Los Benavides, una pareja de jóvenes se disponían a dar un paseo cuya duración sería de una hora y media por la exhuberante vegetación de la laguna. Pagaron 300 pesos para que una lancha los llevara a escuchar los cantos de las aves, a ver sus nidos y tocar las raíces de los manglares, así como observar las cristalinas aguas que hay en esta época del año.
Otro grupo de jóvenes decidieron disfrutar de la brisa del mar a bordo de una cuatrimoto automática; ellos pagaron un servicio de renta de 200 pesos por 30 minutos, aunque regatearon al prestador del servicio y obtuvieron 15 minutos más.
El panorama en la playa era de total tranquilidad, apenas tres turistas disfrutaban del sol, dos de ellos “tumbados en la arena” y una mujer dormitaba bajo la sombra de una sombrilla.
Los jóvenes –una pareja–  conversaban apaciblemente y recibían la energía solar sobre sus blancas pieles, a escasos metros del mar.
A pesar de que las olas rebasaban los 3 metros de altura, hubo un osado que decidió meterse y bañarse en el agua salada. Cuando se les preguntó si eran de otro lugar, respondieron que eran acapulqueños que decidieron visitar Barra Vieja para “disfrutar de la soledad de la playa”.
La familia de cinco adultos (cuatro hombres y una mujer) y un niño de apenas 4 años, se tomaban fotografías con sus celulares y aprovechaban el escenario natural que les dejó la tormenta Manuel con un enorme tronco de un árbol que yacía enterrado en la arena.
En contraste con la solitaria playa, la carretera mantenía un tráfico regular. Sobre el asfalto se observaban circulando tanto vehículos del transporte público como carros y camionetas privadas que se dirigían de un lado a otro de la Costa Chica, cruzaban el puente o regresaban sobre él.
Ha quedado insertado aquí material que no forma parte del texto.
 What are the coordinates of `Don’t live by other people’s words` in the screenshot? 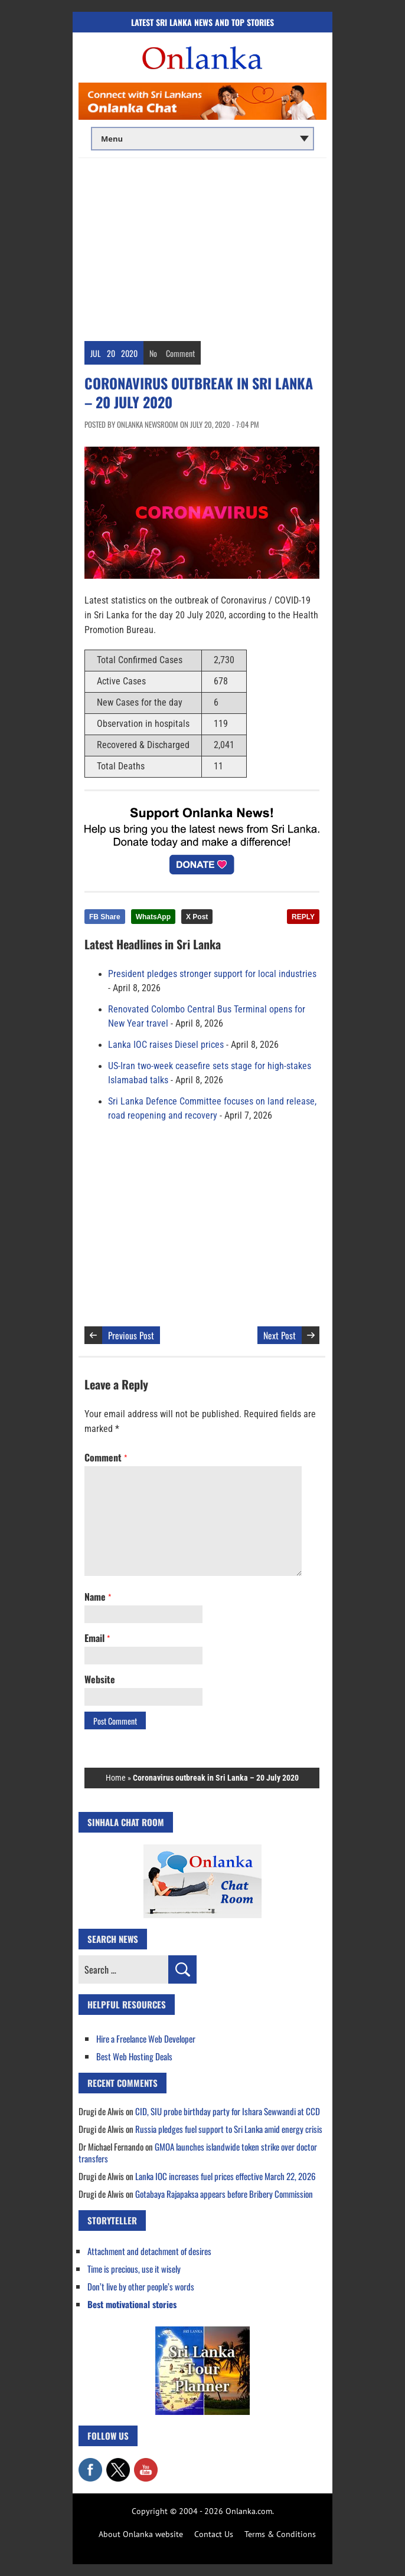 It's located at (140, 2286).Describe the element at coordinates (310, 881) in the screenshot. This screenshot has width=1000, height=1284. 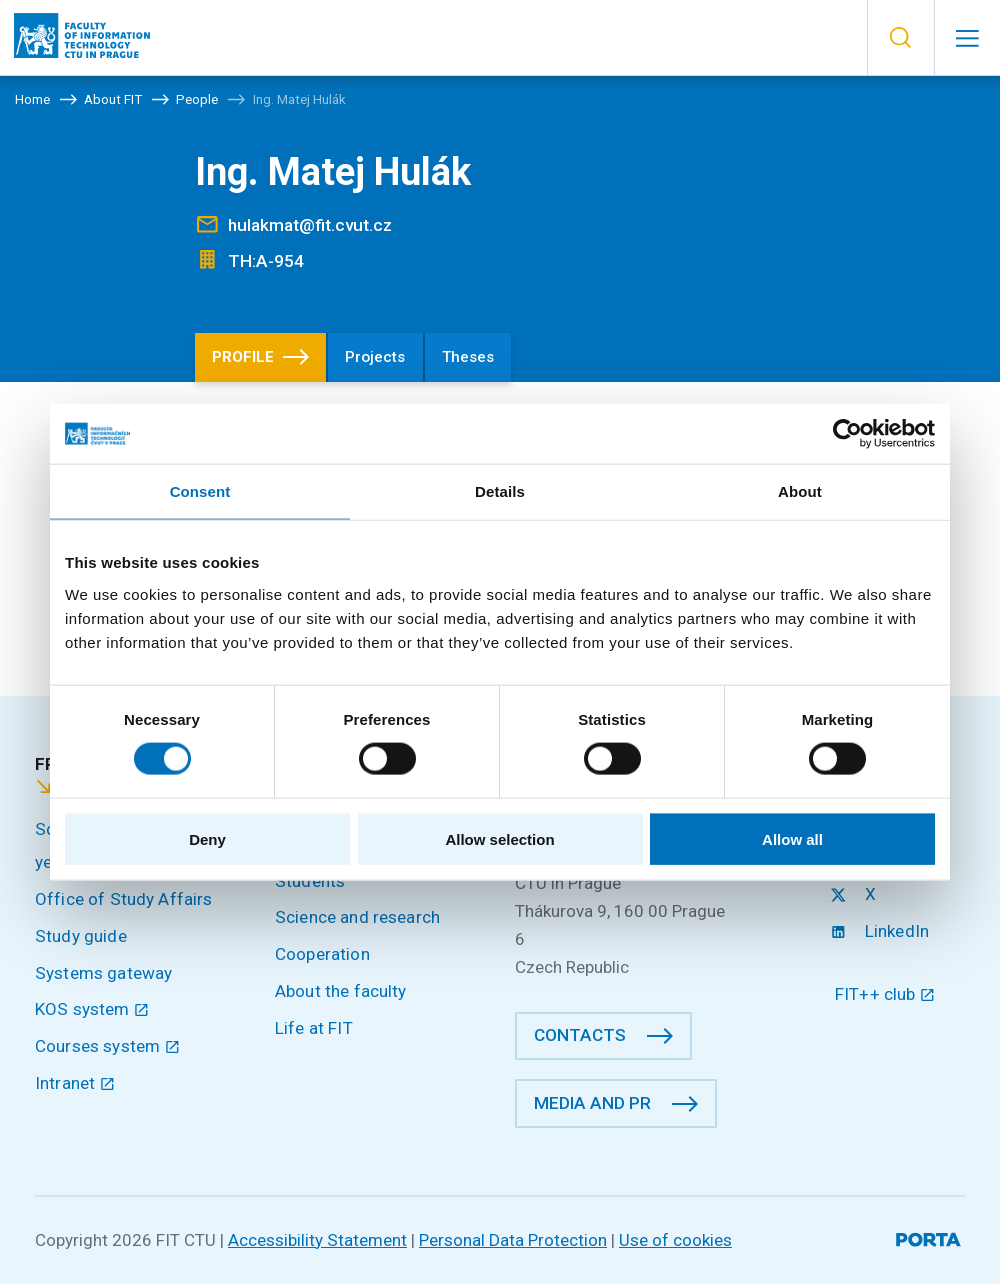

En el restaurante Beto Godoy, uno de los más conocidos de la zona, las cocineras esperaban a la clientela, pues trabajaban sobre una mesa, la blanca masa que estaría dispuesta para las tortillas de mano, las quesadillas de maricos o los sopes con frijoles y queso fresco.
En otro extremo de la cocina, tres mujeres picaban cebolla y jitomate; otras más preparaban la salsa talla y en otro extremo del negocio, un hombre pesaba los pescados frescos que los clientes escogían para su preparación “al gusto”.
En el lugar, los meseros comentaron que ya no necesitan salir a la carretera para llamar a los clientes, como todavía lo hacen otros pequeños restaurantes que apenas comienzan, o que no ofrecen buena sazón.
Al llegar al sitio, se observa los estragos que dejó la tormenta de septiembre, pues los cimientos del local quedaron al descubierto y se deduce que éste era más grande; hay costales rellenos de arena para delimitar el área y evitar que los visitantes sufran algún accidente.
El paisaje desde ese lugar es inigualable, porque a distancia, se observa cómo rompen las olas del mar y a unos metros de allí, los comensales escuchan el golpeteo del agua de la laguna en los cascos las lanchas y embarcaciones varadas, en espera de que algún cliente las solicite para llevarlos al corazón de la selva tropical, al corazón de los manglares y a escuchar el dulce trino de las aves en un paraíso que sólo se puede disfrutar en Barra Vieja, donde el sol y el mar hacen único al lugar.